In your reply, repeat every entry exactly and skip over each picture.
======== The data ========
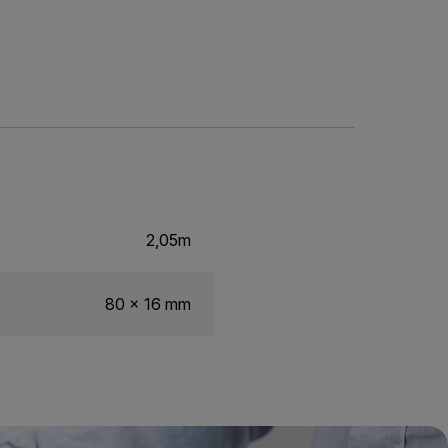
2,05m
80 x 16 mm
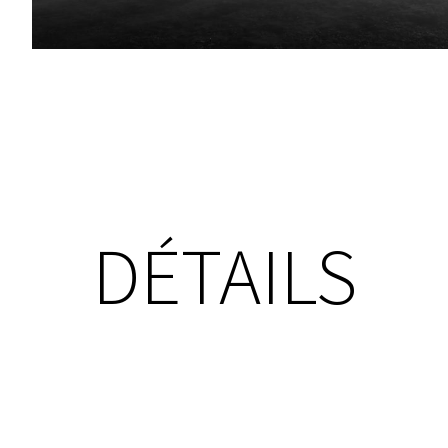
DÉTAILS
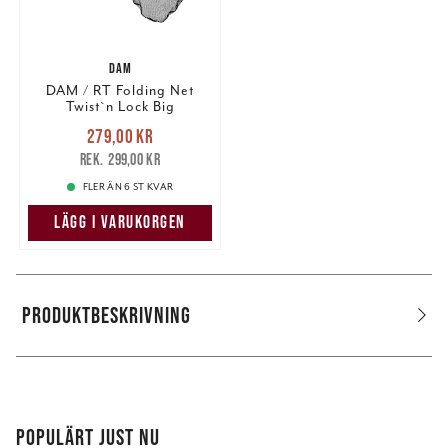
DAM
DAM / RT Folding Net
Twist`n Lock Big
Nuvarande pris
:
279,00 kr
279,00 kr
Tidigare pris
:
299,00 kr
299,00 kr
FLER ÄN 6 ST KVAR
LÄGG I VARUKORGEN
PRODUKTBESKRIVNING
POPULÄRT JUST NU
========
# [Solution to the problem]
2,05m
80 x 16 mm
DÉTAILS
DAM
DAM / RT Folding Net
Twist`n Lock Big
Nuvarande pris
:
279,00 kr
279,00 kr
Tidigare pris
:
299,00 kr
299,00 kr
FLER ÄN 6 ST KVAR
LÄGG I VARUKORGEN
PRODUKTBESKRIVNING
POPULÄRT JUST NU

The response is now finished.